The stakes are higher this time around because UES falls under ACC’s purview as a regulated utility whereas SRP, as a public utility, does not. Subsequently, SRP's decision had little direct impact on the other utilities in the state. Now, the big utilities in the state, Arizona Public Service and Tuscon Electric Power, have joined the UES case alongside solar lobbying group The Alliance for Solar Choice.

Residential demand charges are gaining traction in states like Arizona since they could be applied equally, with utilities saying they are preferable at collecting fixed costs without singling out a specific technology versus time of use pricing.

This line of thinking was underscored by a Navigant Consulting study commissioned by APS to examine third-party owned solar financing, the business model of major solar developers such as SolarCity and Sunrun. Part of the study reviewed how developers reliant upon TPO financing still had headroom to adjust to rate changes, which could include demand charges.

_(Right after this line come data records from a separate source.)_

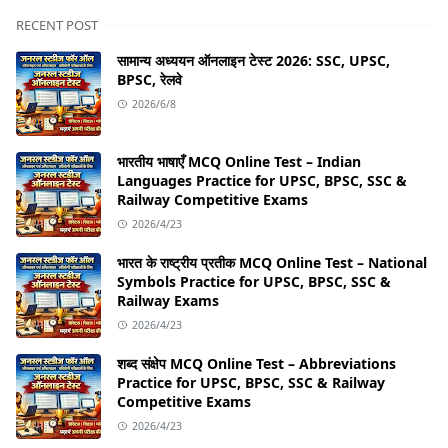
RECENT POST
सामान्य अध्ययन ऑनलाइन टेस्ट 2026: SSC, UPSC,
BPSC, रेलवे
2026/6/8
भारतीय भाषाएँ MCQ Online Test – Indian
Languages Practice for UPSC, BPSC, SSC &
Railway Competitive Exams
2026/4/23
भारत के राष्ट्रीय प्रतीक MCQ Online Test – National
Symbols Practice for UPSC, BPSC, SSC &
Railway Exams
2026/4/23
शब्द संक्षेप MCQ Online Test – Abbreviations
Practice for UPSC, BPSC, SSC & Railway
Competitive Exams
2026/4/23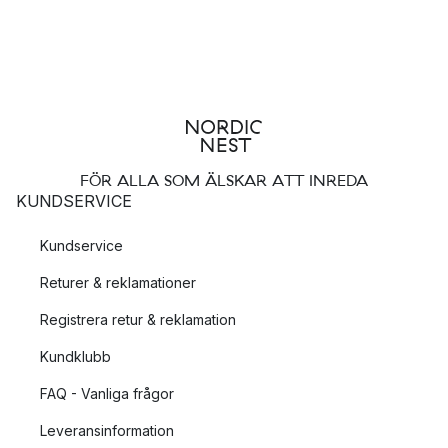
FÖR ALLA SOM ÄLSKAR ATT INREDA
KUNDSERVICE
Kundservice
Returer & reklamationer
Registrera retur & reklamation
Kundklubb
FAQ - Vanliga frågor
Leveransinformation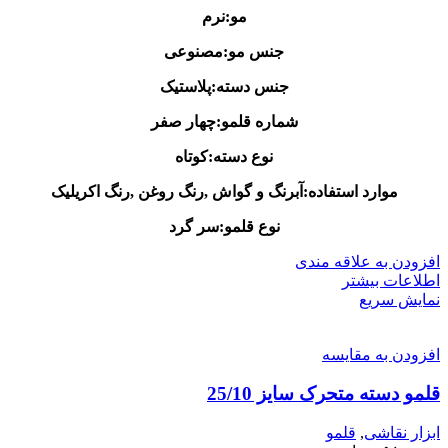
مو:نرم
جنس مو:مصنوعی
جنس دسته:پلاستیک
شماره قلمو:چهار صفر
نوع دسته:کوتاه
موارد استفاده:آبرنگ و گواش ,رنگ روغن ,رنگ اکریلیک
نوع قلمو:سر گرد
افزودن به علاقه مندی
اطلاعات بیشتر
نمایش سریع
افزودن به مقایسه
قلمو دسته متحرک سایز 25/10
ابزار نقاشی
,
قلمو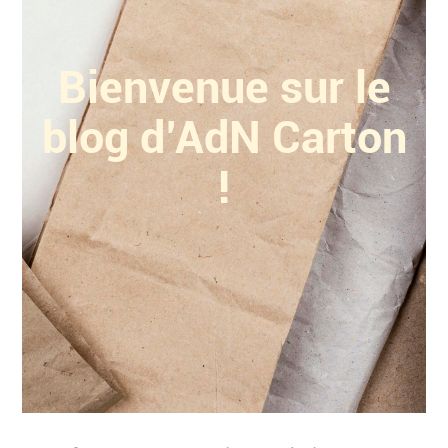
Bienvenue sur le
blog d’AdN Carton
!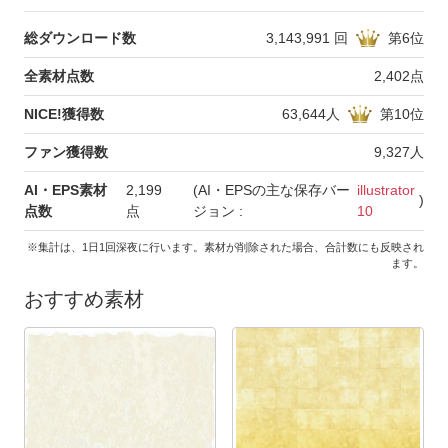
総ダウンロード数
3,143,991
回
第
6
位
全素材点数
2,402
点
NICE!獲得数
63,644
人
第
10
位
ファン獲得数
9,327
人
AI・EPS素材
2,199
(AI・EPSの主な保存バー
illustrator
)
点数
点
ジョン :
10
※集計は、1日1回深夜に行います。素材が削除された場合、合計数にも反映され
ます。
おすすめ素材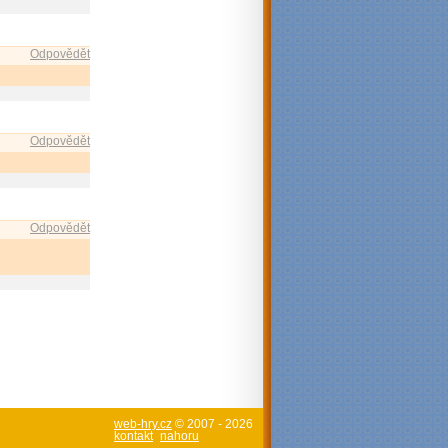
Odpovědět
Odpovědět
Odpovědět
web-hry.cz
© 2007 - 2026
kontakt
nahoru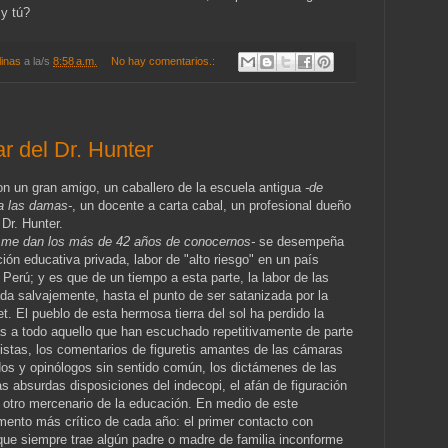
y tú?
linas
a la/s
8:58 a.m.
No hay comentarios.:
ar del Dr. Hunter
 un gran amigo, un caballero de la escuela antigua
-de
 a las damas-
, un docente a carta cabal, un profesional dueño
 Dr. Hunter.
ue me dan los más de 42 años de conocernos-
se desempeña
ión educativa privada, labor de "alto riesgo" en un país
Perú; y es que de un tiempo a esta parte, la labor de las
da salvajemente, hasta el punto de ser satanizada por la
et. El pueblo de esta hermosa tierra del sol ha perdido la
s a todo aquello que han escuchado repetitivamente de parte
sistas, los comentarios de figuretis amantes de las cámaras
ados y opinólogos sin sentido común, los dictámenes de las
s absurdas disposiciones del indecopi, el afán de figuración
 otro mercenario de la educación. En medio de este
mento más crítico de cada año: el primer contacto con
ue siempre trae algún padre o madre de familia inconforme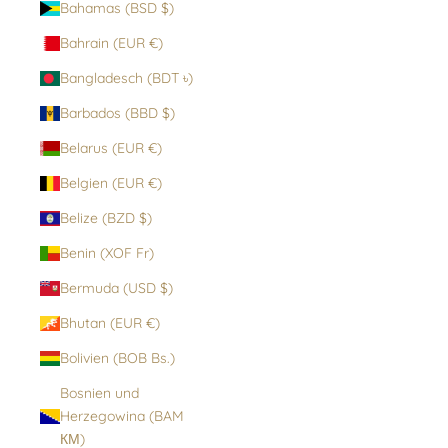
Bahamas (BSD $)
Bahrain (EUR €)
Bangladesch (BDT ৳)
Barbados (BBD $)
Belarus (EUR €)
Belgien (EUR €)
Belize (BZD $)
Benin (XOF Fr)
Bermuda (USD $)
Bhutan (EUR €)
Bolivien (BOB Bs.)
Bosnien und
Herzegowina (BAM
КМ)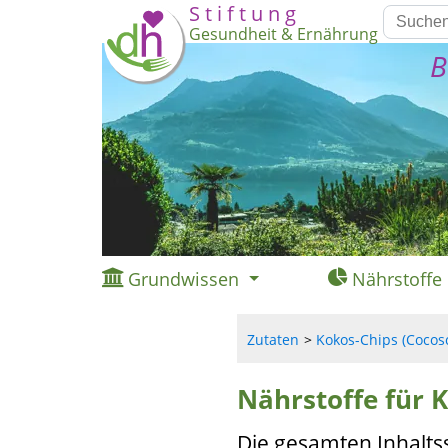
S t i f t u n g
Gesundheit & Ernährung
B
Grundwissen
Nährstoffe
Zutaten
Kokos-Chips (Cocosc
Nährstoffe für K
Die gesamten Inhalts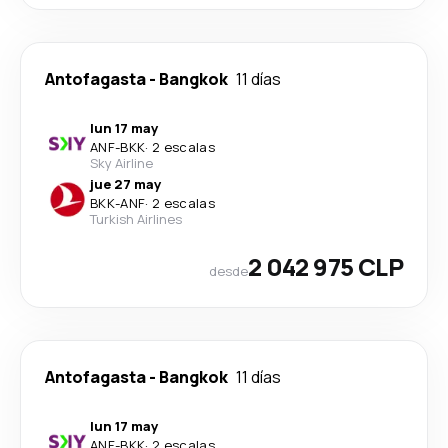
Antofagasta
-
Bangkok
11 días
lun 17 may
ANF
-
BKK
·
2 escalas
Sky Airline
jue 27 may
BKK
-
ANF
·
2 escalas
Turkish Airlines
2 042 975 CLP
desde
Antofagasta
-
Bangkok
11 días
lun 17 may
ANF
-
BKK
·
2 escalas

Demand charges will "allow customers opportunities to save on their bills,” said Greg Bernosky, APS’s director of state regulation and compliance. “Especially for solar customers, there are emerging technologies that allow keeping an eye on peak demand to get to those savings. We have seen a lot of customers save when they move to a demand rate.”

But solar developers are skeptical of the study’s findings. Will Craven, spokesman for SolarCity, told Utility Dive in an email that they are “simply not grounded in reality.”

“We can only assume that they are based on ridiculous assumptions,” he added.

Expect Arizona to once again be a hotspot this year, with regulators, utilities and solar advocates all debating the best rate design to compensate DERs while allowing for utilities to recover their fixed costs.

Looking ahead

There’s more going on in the rate design world this year beyond residential demand charges. The momentum for residential demand charges appears to be springing off of the wider acceptance and familiarity of time-of-use pricing, another variable rate design option

TOU pricing, like residential demand charges, has evolved into a popular option for rate design, long considered by industry experts as a more elegant way to set price signals aligning with peak demand that will curtail customer’s usage during those hours. 

Demand charges and TOU rates are frequently paired together to incentivize customers to reduce their energy usage, or pay higher rates, during peak load times. Both set the stage for rate arbitrage, where DER owners can take advantage of peak demand to export their excess energy to the grid while cutting down on their own bills. Solar could benefit so long as peak production aligns with a utility’s highest rates.

Hawaii is one state weighing both residential demand charges and TOU pricing. 

Hawaii recently revised net metering policies that attempt to strike a balance between utilities’ need to recover fixed costs and distributed solar advocates’ push for proper compensation for the excess energy sent to the grid. Now, the state is also looking at reforming rates in the face of increasing penetration of DERs. An ongoing docket, opened in 2014, calls for new time-of-use pricing as DERs and other new technologies expand.

Hawaii PUC Commissioner Lorraine Akiba told Utility Dive at the NARUC winter meeting that the rate reform options should be palatable to both sides, especially when addressing the future expansion of new technologies. She wouldn’t comment directly on the ongoing docket, but said the decision to replace the net metering program reflects the Commission’s push to ensure customers are properly compensated for energy consumed through, or sent to, the grid.

How the debate over residential demand charges will play out remains to be seen as the Hawaii and Arizona cases proceed throught the year. But as these solar markets are more advanced than others, how these states choose to compensate DERs could set a precedent for other states across the country.